UltraTech Cement Ltd’s profitability improved in the September quarter but slower-than-expected cement volume growth surprised investors. Its shares were under pressure on Monday ahead of the earnings announcement, perked up after they were released but ended lower by 0.74%.
Net profit increased by 25% from a year ago to Rs601 crore, partly aided by higher other income. Ebitda (earnings before interest, taxes, depreciation and amortization) rose by 19% and Ebitda margin improved by 389 basis points to 24.14%.
The significant improvement in Ebitda was mainly due to petroleum coke (petcoke) inventory acquired at a lower cost.

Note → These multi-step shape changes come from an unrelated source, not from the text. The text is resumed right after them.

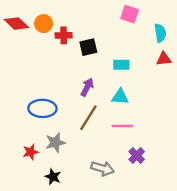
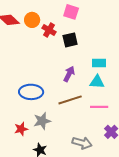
pink square: (130, 14) -> (71, 12), moved
red cross: (64, 35) -> (49, 30), turned 32
cyan rectangle: (121, 65) -> (99, 63), moved
brown line: (88, 118) -> (70, 100), turned 40

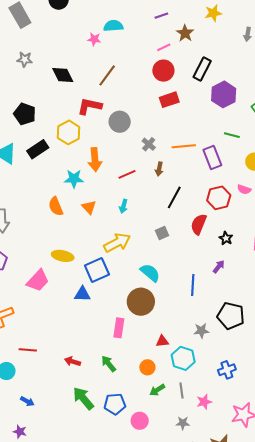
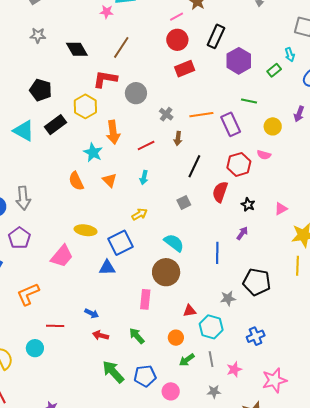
cyan star: (74, 179) -> (93, 152), turned 30
yellow arrow: (117, 243) -> (139, 214), size x0.6
blue arrow: (27, 401) -> (92, 313), moved

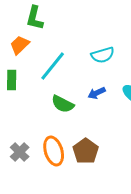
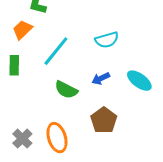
brown pentagon: (86, 151) -> (104, 120), moved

While its profitability is in good shape, what did not go down well with investors was subdued volume growth. Though the September quarter is a seasonally weak one for the cement industry, a growth of a mere 1% year-on-year to 11.18 million tonnes in sales volume (including export) was unexpected. After all, as some analysts pointed out in a post-earnings conference call, industry volume growth was nearly 2-3% in the quarter. The management clarified that volume was hit by normal monsoon across India.

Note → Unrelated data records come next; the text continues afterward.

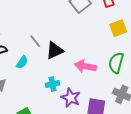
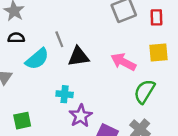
cyan semicircle: (22, 62) -> (37, 59), size x1.5
pink arrow: (85, 66) -> (123, 62), moved

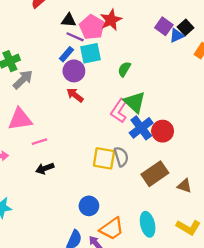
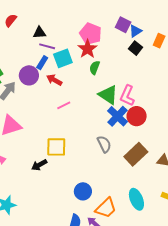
red star: (111, 20) -> (87, 49), moved
pink pentagon: (92, 27) -> (91, 34), moved
black square: (185, 27) -> (135, 48), moved
purple circle: (74, 71) -> (29, 75), moved
red arrow: (75, 95) -> (54, 80), moved
pink L-shape: (119, 111) -> (127, 96), moved
pink line: (39, 142) -> (64, 105), moved
yellow square: (104, 158) -> (56, 147), moved

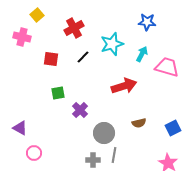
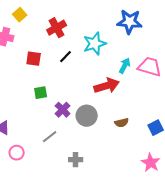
blue star: (147, 22) -> (130, 22), size x1.4
cyan arrow: (142, 54) -> (125, 66), moved
gray circle: (104, 133) -> (87, 116), moved
gray line: (114, 155) -> (50, 137), moved, turned 42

What is worrying analysts is that though there are expectations of a revival in cement demand in the second half of the year, volume growth in the December quarter may be tepid because of a prolonged monsoon.

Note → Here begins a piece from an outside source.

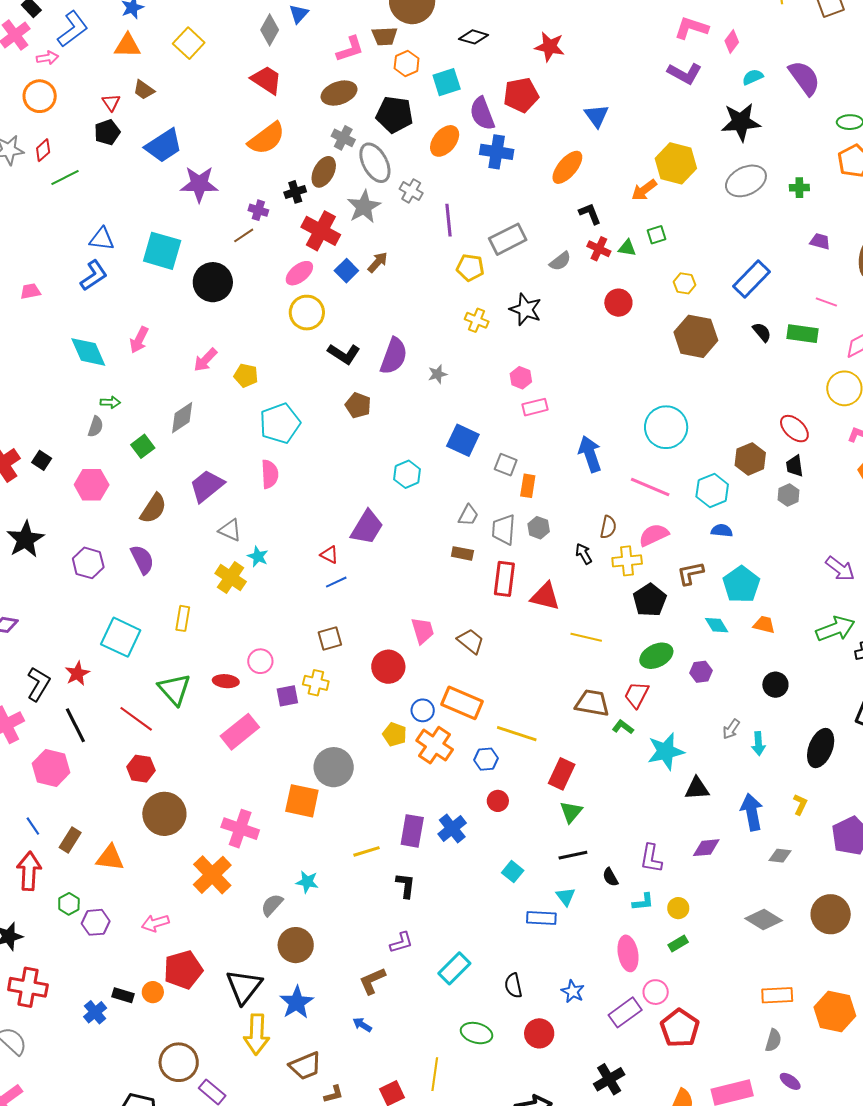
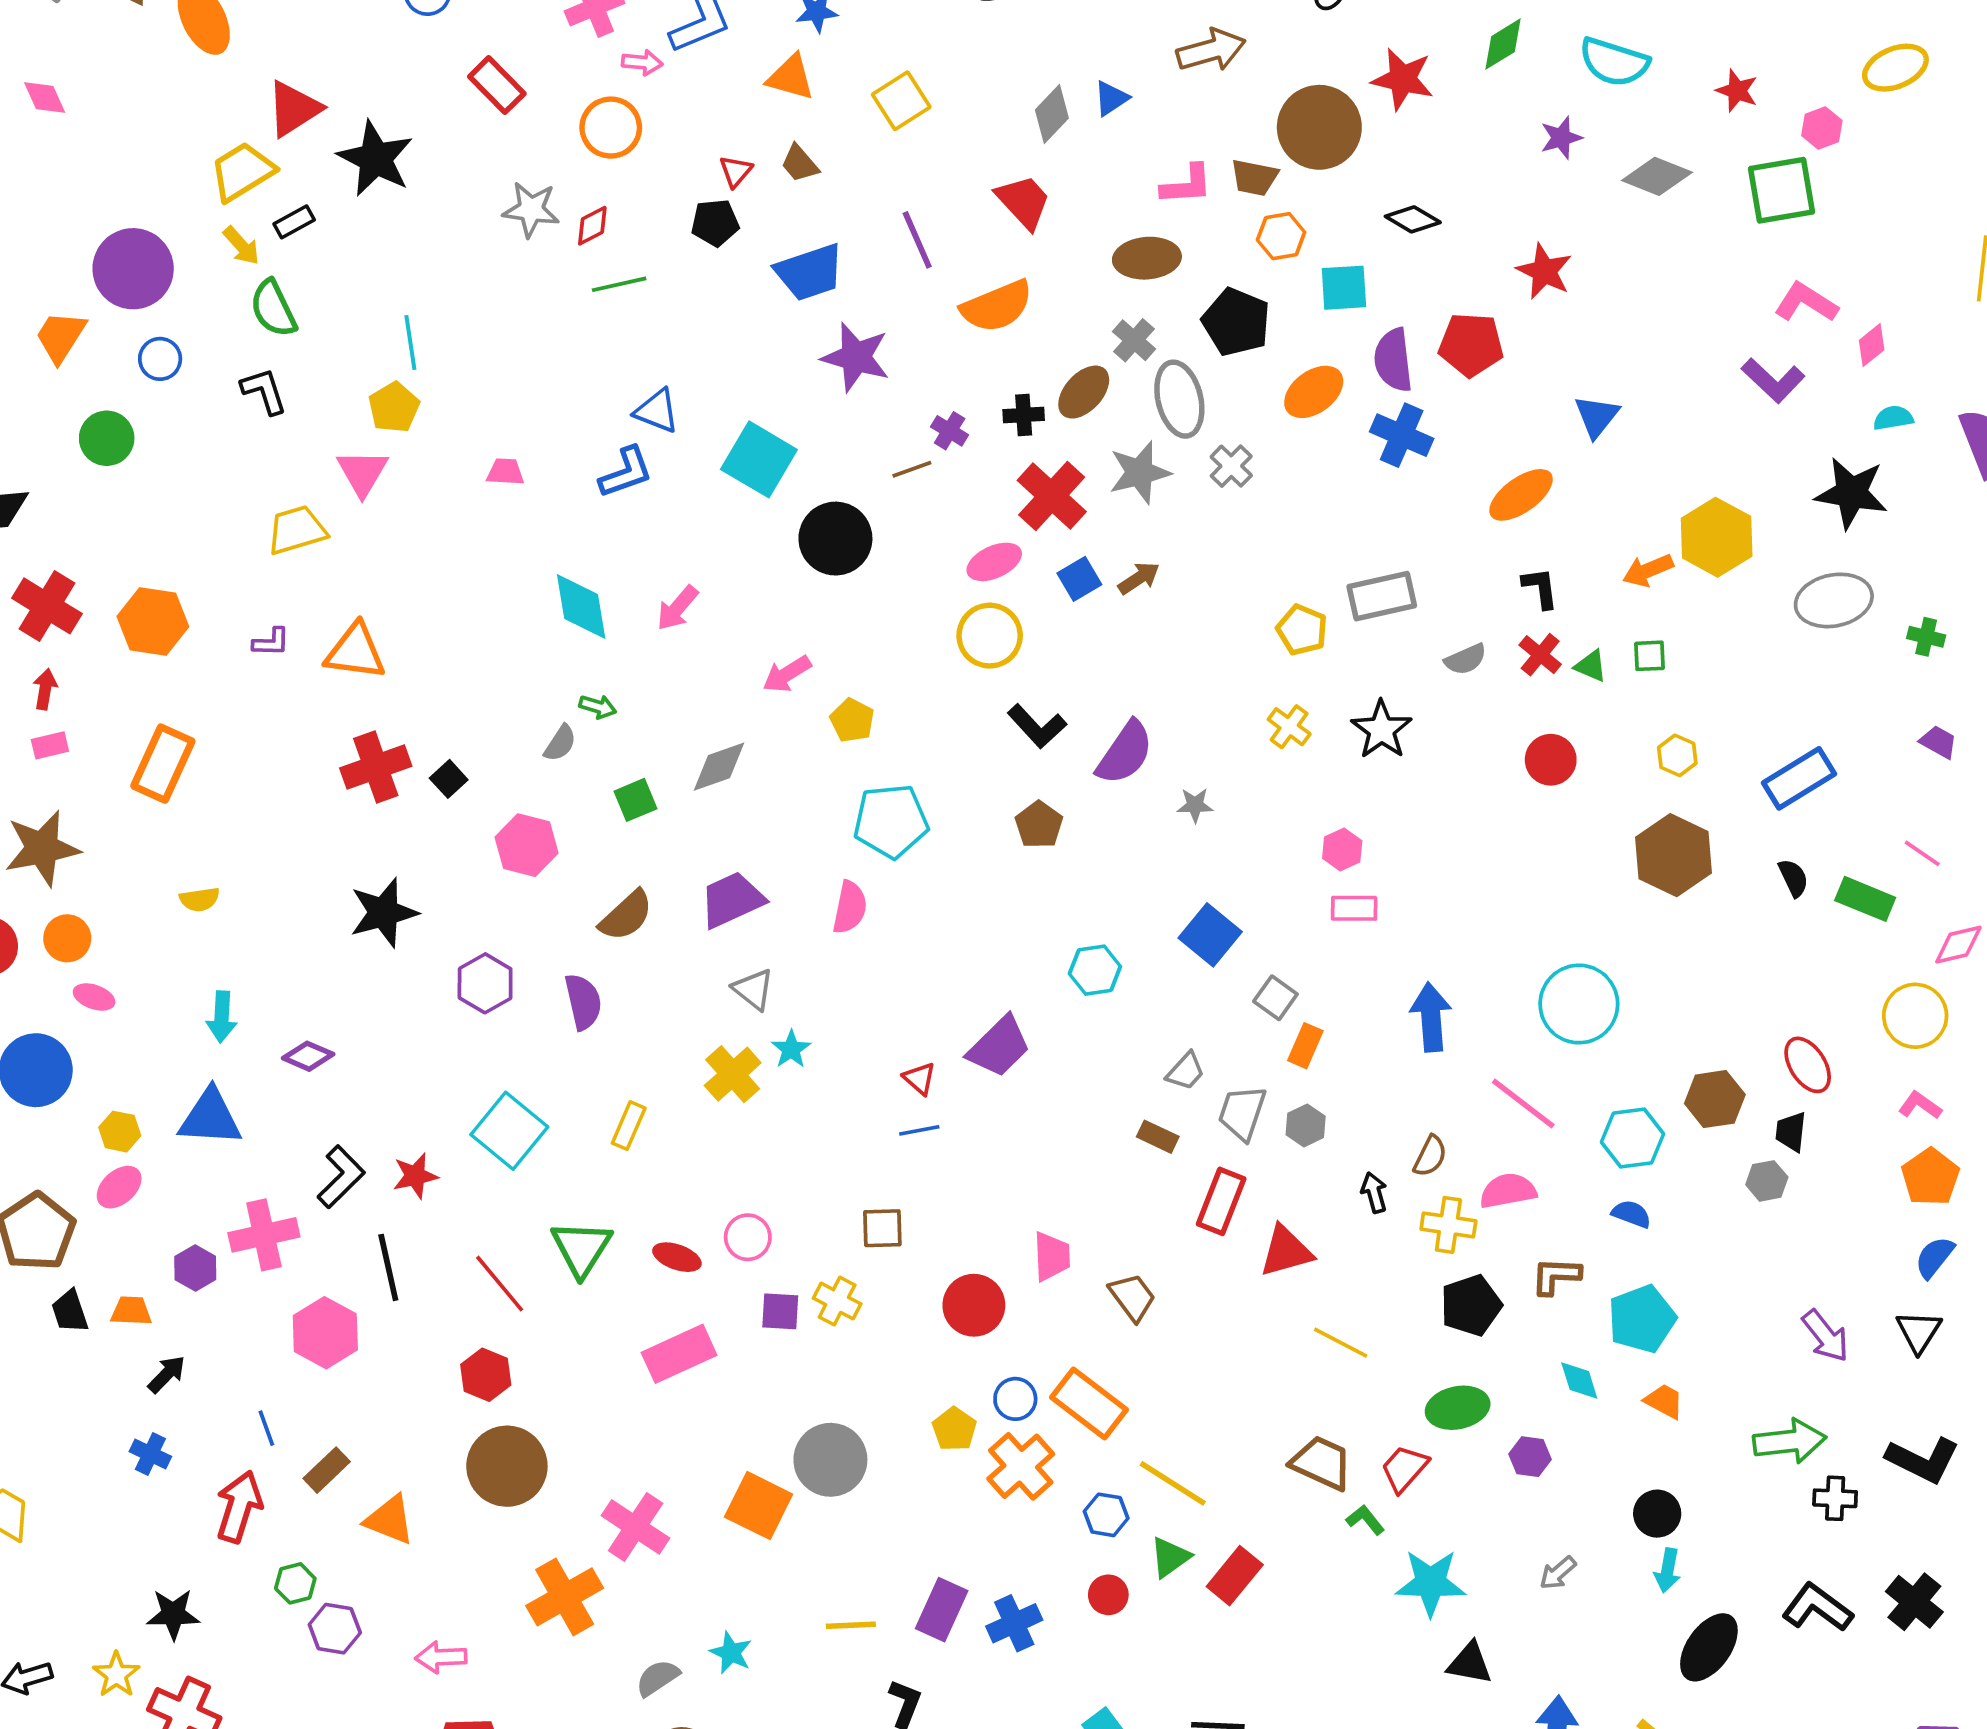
purple line: (449, 220) -> (917, 240), moved, turned -32
red triangle: (545, 596) -> (1286, 1251), turned -44
cyan arrow: (758, 744) -> (1667, 1570), moved
green triangle: (571, 812) -> (1170, 1557), moved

Meanwhile, UltraTech’s consolidated net sales fell 2.53% on a year-on-year basis and realizations slipped 3% at Rs4,829 per tonne year-on-year. Falling realizations also disappointed. The firming up of petcoke and international coal prices will mean that the benefits seen in profitability of lower petcoke prices may wane in future quarters. Higher input costs can pose a risk to margins but if demand improves, the firm can hike prices to compensate for it.
On the positive side, the outlook for rural growth is brighter. Rural markets contributed nearly 38% to overall sales, according to the company’s earnings presentation. Overall volumes can get a boost when urban demand picks up. Surplus inventory in urban real estate has slowed down the pace of new construction.
Shares of UltraTech Cement have outperformed the Sensex over a year and on a year-to-date basis and trade at a rich valuation of 34.38 times. Going ahead, investors will be watching for the completion of the acquisition of cement assets from the Jaypee Group, which is expected to be completed in a couple of months. A successful integration of this business could provide the next trigger for valuations.